Only yesterday - or at least that's how it must seem to her parents - Amy Barnes was attending the prestigious Lords Independent School in Bolton. The establishment has a proud history, based on old-fashioned values and discipline, stretching back 100 years. Its latest Ofsted report is glowing and comments on the 'excellent behaviour of pupils'.
Amy's family are not especially well-off. Her mother is an art teacher; her father runs a tyre company. But they made sacrifices to send their daughter to Lords. The fees were nearly £5,000 a year. Amy was worth the sacrifice. Apart from anything else, she had a big heart. From an early age, she did voluntary work: helping at pensioners' tea parties at Christmas, teaching disadvantaged youngsters performing arts (Amy inherited her mother's artistic genes) and working at a disabled riding school.

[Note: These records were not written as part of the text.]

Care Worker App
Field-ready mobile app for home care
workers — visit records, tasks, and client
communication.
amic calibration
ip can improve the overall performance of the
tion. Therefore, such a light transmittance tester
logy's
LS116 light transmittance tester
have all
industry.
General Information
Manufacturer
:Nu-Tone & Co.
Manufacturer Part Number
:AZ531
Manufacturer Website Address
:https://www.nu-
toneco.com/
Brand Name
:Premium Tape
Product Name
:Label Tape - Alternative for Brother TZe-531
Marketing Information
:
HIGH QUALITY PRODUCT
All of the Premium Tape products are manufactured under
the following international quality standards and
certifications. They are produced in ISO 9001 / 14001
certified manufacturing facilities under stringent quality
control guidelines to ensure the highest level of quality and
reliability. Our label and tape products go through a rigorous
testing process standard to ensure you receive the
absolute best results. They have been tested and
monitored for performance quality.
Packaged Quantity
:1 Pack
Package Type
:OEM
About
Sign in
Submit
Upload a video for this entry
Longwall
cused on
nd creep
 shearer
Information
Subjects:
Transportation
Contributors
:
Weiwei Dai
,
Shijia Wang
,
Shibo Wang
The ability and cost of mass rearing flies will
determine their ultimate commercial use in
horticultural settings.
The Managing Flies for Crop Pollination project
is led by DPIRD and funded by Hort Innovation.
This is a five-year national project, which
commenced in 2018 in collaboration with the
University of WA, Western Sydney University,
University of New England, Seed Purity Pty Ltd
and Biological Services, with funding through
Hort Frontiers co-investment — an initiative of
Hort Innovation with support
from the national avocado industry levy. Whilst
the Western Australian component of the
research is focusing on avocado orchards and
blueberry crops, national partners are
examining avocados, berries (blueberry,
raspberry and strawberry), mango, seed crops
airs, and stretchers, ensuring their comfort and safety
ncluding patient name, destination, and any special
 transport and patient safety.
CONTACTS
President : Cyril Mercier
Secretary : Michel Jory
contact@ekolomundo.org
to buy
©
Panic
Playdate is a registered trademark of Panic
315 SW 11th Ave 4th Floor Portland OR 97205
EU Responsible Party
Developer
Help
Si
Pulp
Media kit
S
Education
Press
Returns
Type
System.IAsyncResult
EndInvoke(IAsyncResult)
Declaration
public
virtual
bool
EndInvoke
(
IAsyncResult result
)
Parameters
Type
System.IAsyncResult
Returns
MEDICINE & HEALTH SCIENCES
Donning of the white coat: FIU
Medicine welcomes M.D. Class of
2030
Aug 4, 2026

She loved horses - and helping others. 'We were proud of the beautiful person that she was inside and out,' says her mother Karyn Killiner, 41. It is a view shared by teachers, the various charities she was involved with, and her friends. At 11.35am on November 8 last year, Amy dialled 999. 'I've been stabbed,' she said pitifully in between screaming and crying. 'Please help me. Please help me.'
Amy had just told her boyfriend she didn't want to see him any more. He decided to teach Amy a lesson with a kitchen knife - slashing her from ear to mouth and then stabbing her. Her facial injuries were so horrific that the last words poor Amy uttered before being sedated in casualty were: 'I want to die.' In fact, they were the last words she ever spoke.
Amy was exceptionally beautiful, and the prospect of being permanently disfigured haunted her last moments. She was just 19.